Personal information
- Full name: Rochford John Devenish-Meares
- Born: 23 March 1948 (age 77)
- Original team: Launceston Grammar
- Height: 187 cm (6 ft 2 in)
- Weight: 83 kg (183 lb)
- Position: Key-position

Playing career^{1}
- Years: Club / Games (Goals)
- 1968: Hawthorn / 08 0(1)
- 1973–1978: Subiaco / 43 (19)
- ^{1} Playing statistics correct to the end of 1978.

Career highlights
- Subiaco premiership player: 1973;

= Rochford Devenish-Meares =

Australian rules footballer

Rochford John Devenish-Meares (born 23 March 1948) is a former Australian rules footballer who played with Hawthorn in the Victorian Football League (VFL) and Subiaco in the Western Australian National Football League (WANFL).

==Hawthorn==
Devenish-Meares, a Launceston Grammar recruit, was a key position player. He came to Hawthorn from Tasmania in 1967, along with the more high profile Peter Hudson, with whom he boarded. A broken bone in his foot, sustained in a practice match, stopped him from making his debut in 1967.
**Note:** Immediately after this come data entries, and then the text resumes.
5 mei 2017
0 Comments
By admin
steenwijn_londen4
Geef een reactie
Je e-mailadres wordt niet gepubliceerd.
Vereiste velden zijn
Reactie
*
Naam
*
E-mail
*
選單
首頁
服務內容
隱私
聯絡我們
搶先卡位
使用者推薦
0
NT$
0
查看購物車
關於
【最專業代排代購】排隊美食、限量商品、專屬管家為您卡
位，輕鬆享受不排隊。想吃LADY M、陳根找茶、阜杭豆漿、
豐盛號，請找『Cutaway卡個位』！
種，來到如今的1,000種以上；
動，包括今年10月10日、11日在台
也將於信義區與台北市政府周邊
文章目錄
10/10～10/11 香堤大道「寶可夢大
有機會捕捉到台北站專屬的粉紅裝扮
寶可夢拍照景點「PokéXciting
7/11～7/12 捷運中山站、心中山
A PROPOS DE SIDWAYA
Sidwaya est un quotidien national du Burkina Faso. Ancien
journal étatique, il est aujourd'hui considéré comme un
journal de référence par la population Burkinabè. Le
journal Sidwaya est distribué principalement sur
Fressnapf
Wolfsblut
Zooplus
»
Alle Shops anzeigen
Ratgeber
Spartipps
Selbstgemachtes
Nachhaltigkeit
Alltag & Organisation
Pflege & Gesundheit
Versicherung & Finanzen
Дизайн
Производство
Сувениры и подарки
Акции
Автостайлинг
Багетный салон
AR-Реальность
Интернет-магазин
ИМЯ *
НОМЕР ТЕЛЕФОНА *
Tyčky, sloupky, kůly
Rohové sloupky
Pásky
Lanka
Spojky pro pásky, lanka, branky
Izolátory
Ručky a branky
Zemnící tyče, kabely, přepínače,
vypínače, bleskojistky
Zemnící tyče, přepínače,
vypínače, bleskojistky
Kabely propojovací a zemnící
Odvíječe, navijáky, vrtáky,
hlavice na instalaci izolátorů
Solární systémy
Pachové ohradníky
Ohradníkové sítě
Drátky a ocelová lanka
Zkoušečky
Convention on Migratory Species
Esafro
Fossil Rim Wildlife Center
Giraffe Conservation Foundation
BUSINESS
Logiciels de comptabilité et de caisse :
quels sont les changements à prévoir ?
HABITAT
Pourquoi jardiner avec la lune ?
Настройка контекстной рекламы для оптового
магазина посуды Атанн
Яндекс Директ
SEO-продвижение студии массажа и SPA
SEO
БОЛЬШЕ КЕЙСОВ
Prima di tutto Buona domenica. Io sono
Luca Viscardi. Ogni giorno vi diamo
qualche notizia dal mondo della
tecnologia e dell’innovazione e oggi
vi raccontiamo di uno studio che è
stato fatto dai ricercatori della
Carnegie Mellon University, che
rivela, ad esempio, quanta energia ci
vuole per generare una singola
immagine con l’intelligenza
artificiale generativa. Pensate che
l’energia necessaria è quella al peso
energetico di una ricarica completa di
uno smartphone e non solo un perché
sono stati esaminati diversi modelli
He played eight senior games for Hawthorn, all of them in succession in the 1968 VFL season. His debut, against South Melbourne in round two, finished in a draw. In round eight against reigning premiers Richmond he thought he had played in another draw, memorably kicking a goal in the dying minutes which put Hawthorn level on the scoreboard. Having come on as a reserve, Devenish-Meares kicked the ball from 60-yards out and it was shepherded through by Hudson, for what would be the only goal of his VFL career. The sides remained tied on the scoreboard when the siren sounded two-minutes later. Soon after in the change rooms, when the players were celebrating a drawn game that they had been expected to lose, even singing the team song, it was revealed that the score on the board was an error and Richmond had actually won by a point. It transpired that a behind earlier in the fourth quarter by Hawthorn's Peter Chilton had been given two-points instead of one.

==Later career==
Devenish-Meares also played some football for Geelong, but not seniors, and in 1971 was reported to be training with Fitzroy.

From 1973 to 1978, Devenish-Meares played for Subiaco in the WANFL. He was a member of Subiaco's 1973 premiership team.